Title says most of it,I need some help please.

My ds with hf autism,who's nearly seven,has recently found it severely unpleasant being touched during a meltdown.

Before I could keep him safe from roads etc by holding/moving him somewhere until he felt calmer.

Lately,this makes things worse but ds gets sudden urge to run/thrash about and it's really dangerous to leave him to it if we're out somewhere.

He's getting stronger and I've noticed that ds's anger is getting so much stronger too-he'll start getting mad,clenching his fists,and won't be talked round,just tells himself loads of negative stuff and works himself up.

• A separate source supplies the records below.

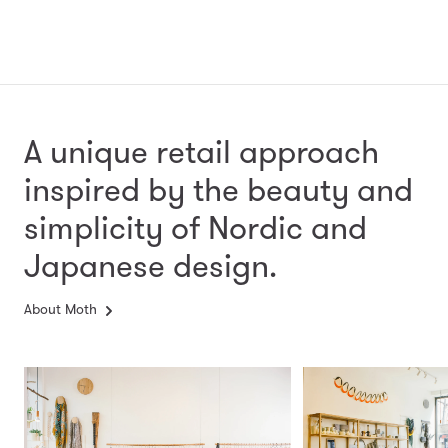
A unique retail approach
inspired by the beauty and
simplicity
of Nordic and
Japanese design.
About Moth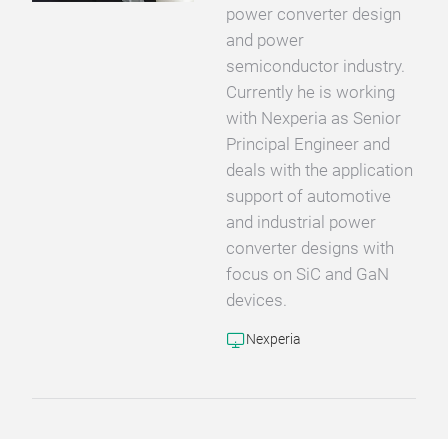
power converter design
and power
semiconductor industry.
Currently he is working
with Nexperia as Senior
Principal Engineer and
deals with the application
support of automotive
and industrial power
converter designs with
focus on SiC and GaN
devices.
Nexperia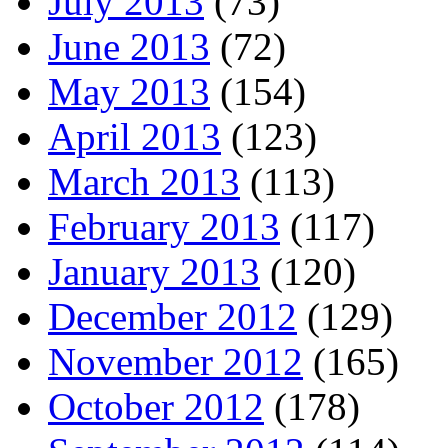
July 2013
(73)
June 2013
(72)
May 2013
(154)
April 2013
(123)
March 2013
(113)
February 2013
(117)
January 2013
(120)
December 2012
(129)
November 2012
(165)
October 2012
(178)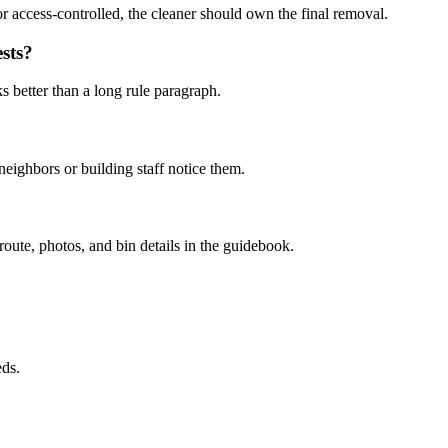
or access-controlled, the cleaner should own the final removal.
sts?
s better than a long rule paragraph.
eighbors or building staff notice them.
 route, photos, and bin details in the guidebook.
eds.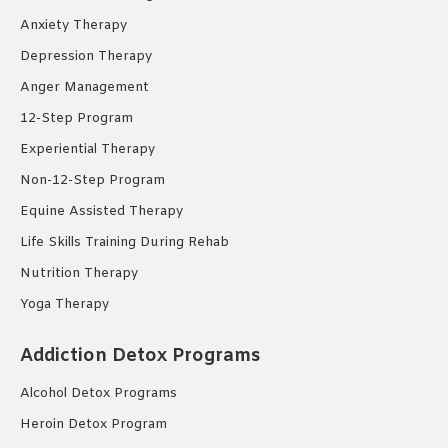
Anxiety Therapy
Depression Therapy
Anger Management
12-Step Program
Experiential Therapy
Non-12-Step Program
Equine Assisted Therapy
Life Skills Training During Rehab
Nutrition Therapy
Yoga Therapy
Addiction Detox Programs
Alcohol Detox Programs
Heroin Detox Program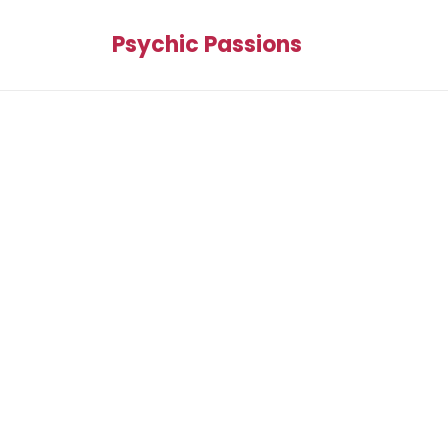
Psychic Passions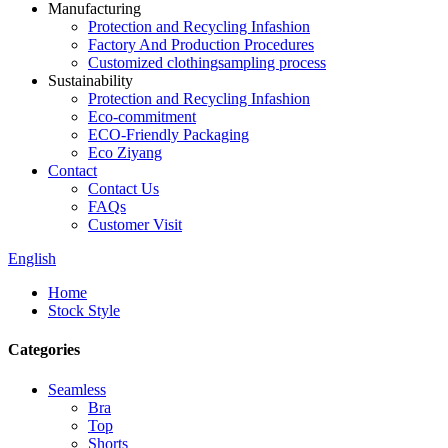
Manufacturing
Protection and Recycling Infashion
Factory And Production Procedures
Customized clothingsampling process
Sustainability
Protection and Recycling Infashion
Eco-commitment
ECO-Friendly Packaging
Eco Ziyang
Contact
Contact Us
FAQs
Customer Visit
English
Home
Stock Style
Categories
Seamless
Bra
Top
Shorts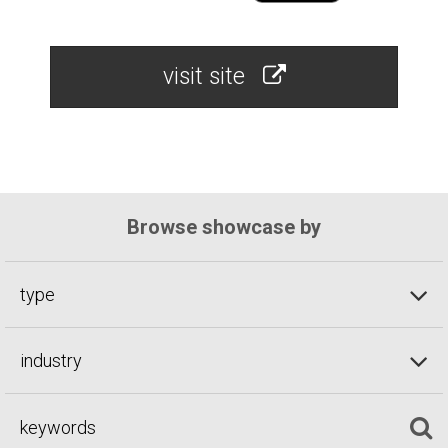
visit site
Browse showcase by
type
industry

I feel so helpless and it breaks my heart to see him like this.

Please can anyone in similar situations share your wisdom?

OP posts:
oiFoiF · 17/04/2008 07:35

wooga, I have no idea but I am sure someone will be along soon to help. It sounds very distressing for you both

TotalChaos · 17/04/2008 09:45

wooga - only thing I can think of is maybe if he has sensory problems he doesn't like a relative gentle touch so would respond better to a very firm grab?

TotalChaos · 17/04/2008 11:24

bump

magso · 17/04/2008 12:00

This sounds so difficult for you! My son (now 8 but SLD/ASD traits) used to react badly (push away, thrash about)to touch when in melt down, and for a while I was very careful where I went and used the car perhaps more than I should have! He reacted well to wrapping himself in a blanket, the saftey of the car, and calming down with a drink. (I always have thes things in the car!) I know everthing says you should never shout at a child, but this was the one occasion when sometimes I did! Nothing else broke through to him - but then Ds really does have some listening problems! Once calmer (and usually crying) he needed a good hard hug. He comes and asks for this now and the meltdowns are rarer and more predictable.
Ds is a curious mixture of mostly undersensative (needs lots of sensory play, squashing and hard hugs) to oversensative (labels, seams, wearing cloths). A sound or touch sensative child would probably be further insensed by a raised voice and need quite different handling!

wooga · 17/04/2008 16:03

Thank you for your replies,I will have to think about the stuff that calms ds down and think of using it somehow.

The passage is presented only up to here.